[Start of section]

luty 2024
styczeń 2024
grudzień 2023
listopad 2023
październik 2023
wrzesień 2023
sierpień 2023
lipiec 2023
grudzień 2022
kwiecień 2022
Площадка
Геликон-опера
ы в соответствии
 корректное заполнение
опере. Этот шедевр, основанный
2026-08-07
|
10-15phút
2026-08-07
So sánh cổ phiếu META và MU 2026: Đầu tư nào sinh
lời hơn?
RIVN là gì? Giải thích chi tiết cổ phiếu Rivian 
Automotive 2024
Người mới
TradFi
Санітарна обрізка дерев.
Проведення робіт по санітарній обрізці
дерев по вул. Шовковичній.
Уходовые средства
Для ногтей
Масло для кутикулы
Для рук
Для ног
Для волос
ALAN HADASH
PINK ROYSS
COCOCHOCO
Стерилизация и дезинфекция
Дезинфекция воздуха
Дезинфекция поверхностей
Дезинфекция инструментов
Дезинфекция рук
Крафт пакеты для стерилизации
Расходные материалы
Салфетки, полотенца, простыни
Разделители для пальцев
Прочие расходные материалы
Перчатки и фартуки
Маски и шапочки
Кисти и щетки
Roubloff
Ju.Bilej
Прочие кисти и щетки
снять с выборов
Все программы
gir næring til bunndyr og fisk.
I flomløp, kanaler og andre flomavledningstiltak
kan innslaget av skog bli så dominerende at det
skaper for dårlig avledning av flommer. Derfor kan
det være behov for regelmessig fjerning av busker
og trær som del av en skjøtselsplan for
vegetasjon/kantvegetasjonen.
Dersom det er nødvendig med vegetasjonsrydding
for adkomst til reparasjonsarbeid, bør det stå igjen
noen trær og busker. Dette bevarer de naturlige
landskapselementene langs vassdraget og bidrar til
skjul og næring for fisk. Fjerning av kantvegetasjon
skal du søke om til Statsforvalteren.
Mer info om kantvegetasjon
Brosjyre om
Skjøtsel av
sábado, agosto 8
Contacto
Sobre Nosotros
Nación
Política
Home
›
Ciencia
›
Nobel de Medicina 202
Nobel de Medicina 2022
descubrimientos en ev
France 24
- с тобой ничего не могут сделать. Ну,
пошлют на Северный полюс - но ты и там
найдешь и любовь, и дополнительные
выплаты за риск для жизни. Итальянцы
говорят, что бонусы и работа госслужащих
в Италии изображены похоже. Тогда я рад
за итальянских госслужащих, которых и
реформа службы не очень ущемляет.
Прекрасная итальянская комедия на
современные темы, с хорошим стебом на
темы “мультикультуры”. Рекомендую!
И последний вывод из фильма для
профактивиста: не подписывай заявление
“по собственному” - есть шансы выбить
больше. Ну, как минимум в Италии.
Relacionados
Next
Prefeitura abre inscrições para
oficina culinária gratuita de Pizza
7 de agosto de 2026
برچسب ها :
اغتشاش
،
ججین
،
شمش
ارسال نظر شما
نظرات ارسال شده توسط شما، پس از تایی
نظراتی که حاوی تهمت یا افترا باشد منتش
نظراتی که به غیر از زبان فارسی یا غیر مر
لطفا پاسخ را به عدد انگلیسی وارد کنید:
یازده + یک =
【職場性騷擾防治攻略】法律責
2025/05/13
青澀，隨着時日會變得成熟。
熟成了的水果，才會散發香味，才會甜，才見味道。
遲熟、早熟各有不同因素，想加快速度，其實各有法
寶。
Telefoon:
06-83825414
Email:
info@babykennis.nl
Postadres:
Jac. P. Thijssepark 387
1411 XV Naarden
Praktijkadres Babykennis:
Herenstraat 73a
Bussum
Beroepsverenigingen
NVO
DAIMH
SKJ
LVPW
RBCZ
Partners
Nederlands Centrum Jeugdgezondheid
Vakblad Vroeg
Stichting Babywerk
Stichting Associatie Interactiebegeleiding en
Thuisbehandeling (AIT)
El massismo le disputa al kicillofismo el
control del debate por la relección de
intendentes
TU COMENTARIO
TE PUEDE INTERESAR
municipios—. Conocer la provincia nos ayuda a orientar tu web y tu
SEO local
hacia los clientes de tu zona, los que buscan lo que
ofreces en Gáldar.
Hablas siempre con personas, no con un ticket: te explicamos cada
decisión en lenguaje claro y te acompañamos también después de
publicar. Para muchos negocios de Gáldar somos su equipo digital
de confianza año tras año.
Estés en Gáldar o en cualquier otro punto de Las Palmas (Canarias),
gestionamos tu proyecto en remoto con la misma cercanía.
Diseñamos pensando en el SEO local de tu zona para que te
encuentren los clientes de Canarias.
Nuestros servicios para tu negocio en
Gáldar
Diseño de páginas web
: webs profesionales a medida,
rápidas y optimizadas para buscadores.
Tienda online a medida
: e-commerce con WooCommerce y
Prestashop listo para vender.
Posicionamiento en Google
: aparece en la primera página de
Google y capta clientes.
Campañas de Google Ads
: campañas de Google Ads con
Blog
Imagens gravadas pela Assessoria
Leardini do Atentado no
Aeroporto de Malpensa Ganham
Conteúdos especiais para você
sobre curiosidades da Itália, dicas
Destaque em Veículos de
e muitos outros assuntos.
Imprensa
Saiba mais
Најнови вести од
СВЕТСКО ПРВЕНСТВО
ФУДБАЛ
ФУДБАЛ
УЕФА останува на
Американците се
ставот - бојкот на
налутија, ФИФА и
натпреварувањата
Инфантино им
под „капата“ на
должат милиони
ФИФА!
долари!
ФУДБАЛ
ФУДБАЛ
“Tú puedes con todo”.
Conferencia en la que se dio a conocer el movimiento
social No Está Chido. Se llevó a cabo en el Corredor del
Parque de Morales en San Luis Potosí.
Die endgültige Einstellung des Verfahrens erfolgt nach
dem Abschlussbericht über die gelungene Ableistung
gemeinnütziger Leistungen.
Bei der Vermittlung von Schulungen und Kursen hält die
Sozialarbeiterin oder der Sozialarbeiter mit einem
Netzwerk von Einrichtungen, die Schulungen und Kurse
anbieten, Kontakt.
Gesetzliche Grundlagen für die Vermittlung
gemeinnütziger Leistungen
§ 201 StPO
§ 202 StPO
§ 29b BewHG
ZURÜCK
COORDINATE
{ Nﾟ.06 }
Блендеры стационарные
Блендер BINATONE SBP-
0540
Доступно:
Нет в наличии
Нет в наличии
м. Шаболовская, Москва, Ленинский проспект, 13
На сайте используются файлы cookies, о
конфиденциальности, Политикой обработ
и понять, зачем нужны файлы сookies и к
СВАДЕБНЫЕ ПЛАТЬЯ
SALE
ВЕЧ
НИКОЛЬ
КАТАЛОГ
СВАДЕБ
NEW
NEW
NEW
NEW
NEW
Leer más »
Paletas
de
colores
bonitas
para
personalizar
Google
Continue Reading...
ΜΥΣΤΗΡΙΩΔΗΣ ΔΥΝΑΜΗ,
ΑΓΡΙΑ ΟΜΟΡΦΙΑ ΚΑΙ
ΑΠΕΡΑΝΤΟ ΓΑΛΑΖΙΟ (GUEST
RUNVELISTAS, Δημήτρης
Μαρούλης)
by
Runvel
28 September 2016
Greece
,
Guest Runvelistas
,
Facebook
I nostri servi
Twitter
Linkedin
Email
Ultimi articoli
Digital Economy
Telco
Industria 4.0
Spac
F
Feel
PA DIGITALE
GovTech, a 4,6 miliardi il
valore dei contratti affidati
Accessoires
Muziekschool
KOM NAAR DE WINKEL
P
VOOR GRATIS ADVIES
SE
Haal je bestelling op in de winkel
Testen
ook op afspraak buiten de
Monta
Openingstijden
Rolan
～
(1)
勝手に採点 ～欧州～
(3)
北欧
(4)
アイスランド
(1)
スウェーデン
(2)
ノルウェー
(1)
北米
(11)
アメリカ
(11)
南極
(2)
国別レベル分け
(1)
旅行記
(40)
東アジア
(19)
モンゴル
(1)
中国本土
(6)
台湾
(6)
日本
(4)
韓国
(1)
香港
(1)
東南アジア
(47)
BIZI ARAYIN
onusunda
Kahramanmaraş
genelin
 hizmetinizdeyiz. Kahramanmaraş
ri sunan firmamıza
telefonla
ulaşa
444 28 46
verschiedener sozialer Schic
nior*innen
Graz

[End of section]

How to complete this task
The answer should consist of the lines from the first line of the entries through the line with "vegetasjon/kantvegetasjonen.", copied exactly.

Response
luty 2024
styczeń 2024
grudzień 2023
listopad 2023
październik 2023
wrzesień 2023
sierpień 2023
lipiec 2023
grudzień 2022
kwiecień 2022
Площадка
Геликон-опера
ы в соответствии
 корректное заполнение
опере. Этот шедевр, основанный
2026-08-07
|
10-15phút
2026-08-07
So sánh cổ phiếu META và MU 2026: Đầu tư nào sinh
lời hơn?
RIVN là gì? Giải thích chi tiết cổ phiếu Rivian 
Automotive 2024
Người mới
TradFi
Санітарна обрізка дерев.
Проведення робіт по санітарній обрізці
дерев по вул. Шовковичній.
Уходовые средства
Для ногтей
Масло для кутикулы
Для рук
Для ног
Для волос
ALAN HADASH
PINK ROYSS
COCOCHOCO
Стерилизация и дезинфекция
Дезинфекция воздуха
Дезинфекция поверхностей
Дезинфекция инструментов
Дезинфекция рук
Крафт пакеты для стерилизации
Расходные материалы
Салфетки, полотенца, простыни
Разделители для пальцев
Прочие расходные материалы
Перчатки и фартуки
Маски и шапочки
Кисти и щетки
Roubloff
Ju.Bilej
Прочие кисти и щетки
снять с выборов
Все программы
gir næring til bunndyr og fisk.
I flomløp, kanaler og andre flomavledningstiltak
kan innslaget av skog bli så dominerende at det
skaper for dårlig avledning av flommer. Derfor kan
det være behov for regelmessig fjerning av busker
og trær som del av en skjøtselsplan for
vegetasjon/kantvegetasjonen.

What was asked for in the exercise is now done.